Сара показала растопыренные указательный и средний пальцы и широко улыбнулась.
– Теперь осталось только добраться до четвертого замка и…
Стивен вскинул брови.
– Четвертого замка? Насколько мне известно, Людвиг построил только три замка. Линдерхоф, Херренхимзее и Нойшванштайн.
Сара поджала губы.
– Черт, ты прав, – проговорила она тихим голосом и нахмурилась. – Что-то здесь не так… А как насчет охотничьего дома на Шахене? Или, может, Берг? Это ведь тоже замок, хоть Людвиг и не сам его построил. Как ты думаешь?
– Даже не знаю. Не вижу в этом логики. Приложить столько усилий, и – Берг? Тогда уж можно и в мюнхенской резиденции поискать… – Стивен вздохнул. – Что бы это ни было, времени на раздумья мало.
Букинист взглянул на Цоллера. Старик по-прежнему лежал на холодном мозаичном полу. Объемный живот его поднимался и опадал, как кузнечный мех, пот ручьями стекал по бледному лицу.
– Долго дядя Лу не протянет.
– Может, на последних страницах что-нибудь говорится об этом четвертом замке? – спросила Сара и смяла пустую пачку из-под сигарет.
– Пока ничего не попадалось… – Стивен вновь открыл дневник, осталось прочесть последнюю запись. – Но я, кажется, начинаю догадываться, что движет нашей Луизой, – и что это за сокровище такое.

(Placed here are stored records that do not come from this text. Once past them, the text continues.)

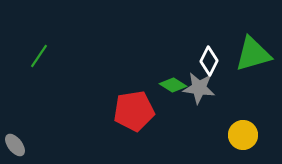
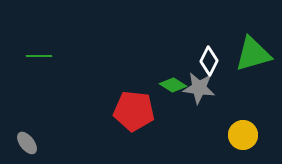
green line: rotated 55 degrees clockwise
red pentagon: rotated 15 degrees clockwise
gray ellipse: moved 12 px right, 2 px up
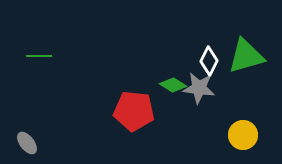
green triangle: moved 7 px left, 2 px down
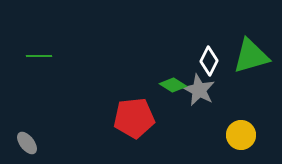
green triangle: moved 5 px right
gray star: moved 2 px down; rotated 20 degrees clockwise
red pentagon: moved 7 px down; rotated 12 degrees counterclockwise
yellow circle: moved 2 px left
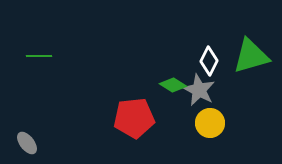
yellow circle: moved 31 px left, 12 px up
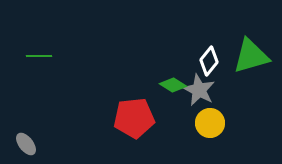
white diamond: rotated 12 degrees clockwise
gray ellipse: moved 1 px left, 1 px down
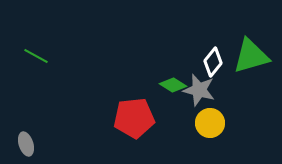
green line: moved 3 px left; rotated 30 degrees clockwise
white diamond: moved 4 px right, 1 px down
gray star: rotated 12 degrees counterclockwise
gray ellipse: rotated 20 degrees clockwise
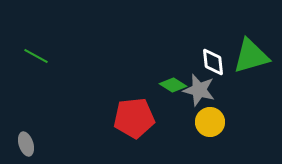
white diamond: rotated 44 degrees counterclockwise
yellow circle: moved 1 px up
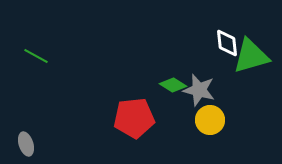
white diamond: moved 14 px right, 19 px up
yellow circle: moved 2 px up
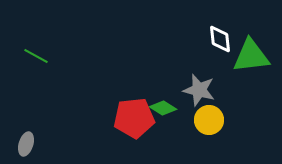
white diamond: moved 7 px left, 4 px up
green triangle: rotated 9 degrees clockwise
green diamond: moved 10 px left, 23 px down
yellow circle: moved 1 px left
gray ellipse: rotated 35 degrees clockwise
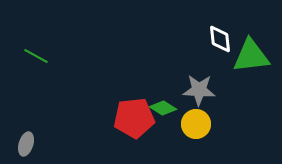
gray star: rotated 12 degrees counterclockwise
yellow circle: moved 13 px left, 4 px down
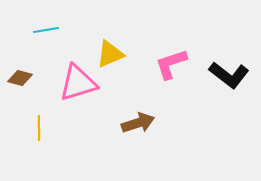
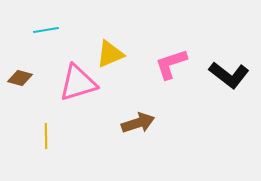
yellow line: moved 7 px right, 8 px down
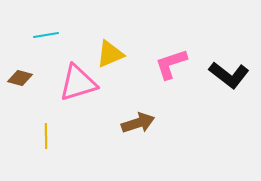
cyan line: moved 5 px down
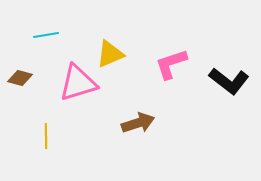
black L-shape: moved 6 px down
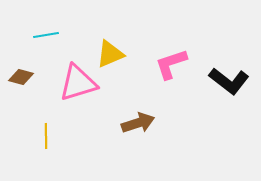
brown diamond: moved 1 px right, 1 px up
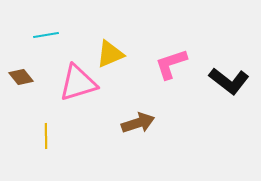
brown diamond: rotated 35 degrees clockwise
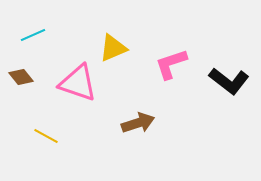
cyan line: moved 13 px left; rotated 15 degrees counterclockwise
yellow triangle: moved 3 px right, 6 px up
pink triangle: rotated 36 degrees clockwise
yellow line: rotated 60 degrees counterclockwise
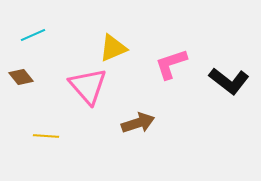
pink triangle: moved 10 px right, 3 px down; rotated 30 degrees clockwise
yellow line: rotated 25 degrees counterclockwise
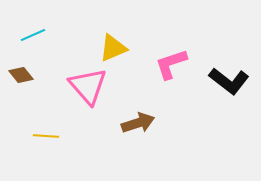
brown diamond: moved 2 px up
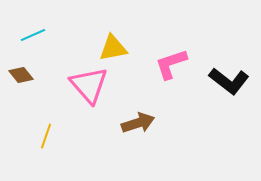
yellow triangle: rotated 12 degrees clockwise
pink triangle: moved 1 px right, 1 px up
yellow line: rotated 75 degrees counterclockwise
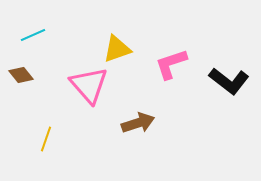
yellow triangle: moved 4 px right, 1 px down; rotated 8 degrees counterclockwise
yellow line: moved 3 px down
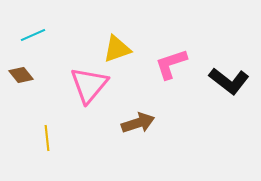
pink triangle: rotated 21 degrees clockwise
yellow line: moved 1 px right, 1 px up; rotated 25 degrees counterclockwise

– Ты знаешь… – Сара уставилась на него широко раскрытыми глазами. – Что это? Деньги? Корона? Правда о смерти Людвига?
Стивен помотал головой.
– С трудом верится в это. Хотя здесь действительно говорится, как умер король. Но это не главная тайна Людвига.
– А какая же?
– Ответ на загадку уже несет в себе подсказку, – ответил Стивен, ведя пальцем по мелкому шрифту. – Ты дашь мне еще пять минут? Я дочитаю до конца, можно снова вслух. Тогда мы и узнаем всю правду.
36
J
Когда я прибыл в Линдерхоф, уже наступило утро. Луга были мокры от дождя и росы, в предобеденном зное влага дымкой поднималась над землей. Весь парк был окутан белым облаком, и я, пошатываясь от усталости и лихорадки, брел по этому сказочному миру в поисках своей возлюбленной.
Я разыскал Марию под липой, у которой мы впервые встретились. Она играла там с Леопольдом, своим сыном. Мальчишка со смехом бегал от матери, а она с белой повязкой на глазах, как дрессированный медведь, топталась по кругу. Я тихо подкрался сзади и положил руку ей на плечо.
– Людвиг, это ты? – прошептала она. – Ты наконец-то вернулся? Нам тебя не хватало.
Я снял с нее повязку и резко развернул к себе. Мария смотрела на меня в недоумении и жмурилась от света.